2013 kam Biplab zusammen mit Angelina vom Migrationsrat in ein Seminar an der Alice Salomon Hochschule, wo viele von uns damals studierten. Er schlug vor, eine Arbeitsgruppe zu Rassismus in der Justiz zu gründen. Es kamen dann schnell weitere Leute hinzu, meistens auf Einladung von Biplab.
Wir gingen regelmäßig ins Gericht in Moabit in der Turmstraße, anfangs fast immer zu Prozessen von Menschen, die vorher bei ReachOut in der Beratung gewesen waren oder von KOP unterstützt wurden. Obwohl wir am Anfang nur wenig verstanden, war Biplab nie gelangweilt oder genervt von unseren Fragen. Im Gegenteil, er war interessiert an Erfahrungsaustausch und unseren Sichtweisen. Mit dieser Haltung begegnete er Menschen und Genoss*innen generell. Gleichzeitig vermittelte Biplab uns im Gericht und in späteren Diskussionen ein grundlegendes Verständnis vom „criminal justice system“.

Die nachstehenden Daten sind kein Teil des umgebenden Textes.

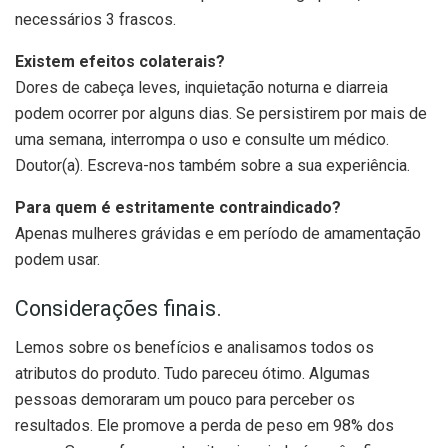
necessários 3 frascos.
Existem efeitos colaterais?
Dores de cabeça leves, inquietação noturna e diarreia
podem ocorrer por alguns dias. Se persistirem por mais de
uma semana, interrompa o uso e consulte um médico.
Doutor(a). Escreva-nos também sobre a sua experiência.
Para quem é estritamente contraindicado?
Apenas mulheres grávidas e em período de amamentação
podem usar.
Considerações finais.
Lemos sobre os benefícios e analisamos todos os
atributos do produto. Tudo pareceu ótimo. Algumas
pessoas demoraram um pouco para perceber os
resultados. Ele promove a perda de peso em 98% dos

Der Kern dieses Systems ist die Kumpanei zwischen Polizei, Staatsanwaltschaft und Richterschaft, die es möglich macht, dass sie die gleiche Perspektive teilen, ohne sich notwendigerweise vor den Prozessen abzusprechen. Dies ist auch der Kern des institutionellen Rassismus in der Justiz, so Biplab. Biplab meinte mit „criminal justice system“ vielleicht auch, dass die Justiz selbst kriminell ist. So hat er das in einem Redebeitrag letzten Sommer ausgedrückt, auf der Gedenkdemo für Ferhat Mayouf, der 2020 in seiner Zelle in der JVA Moabit durch einen Zellebrand starb:
„Warum ist es so schwierig, Verbrechen der Polizei aufzuklären? Weil es eine Vertuschungsindustrie gibt: die Justiz. Die Justiz arbeitet als Handlangerin der Polizei und auch von Vollzugsanstellten in Gefängnissen.“
Im Gericht beobachteten wir viele schmerzhafte Szenen. Immer wieder wurden Menschen, die schon Polizeigewalt erlebt oder andere Erfahrungen mit Rassismus gemacht hatten, erneut kriminalisiert und ihre Aussagen angezweifelt. Das konnten wir dann in den Verhandlungspausen oder nach dem Ende des Prozesses im legendären Café „Star Back“ gegenüber des Gerichts besprechen. Oft zusammen mit Biplab, und manchmal auch mit den Angeklagten und ihren Anwält*innen.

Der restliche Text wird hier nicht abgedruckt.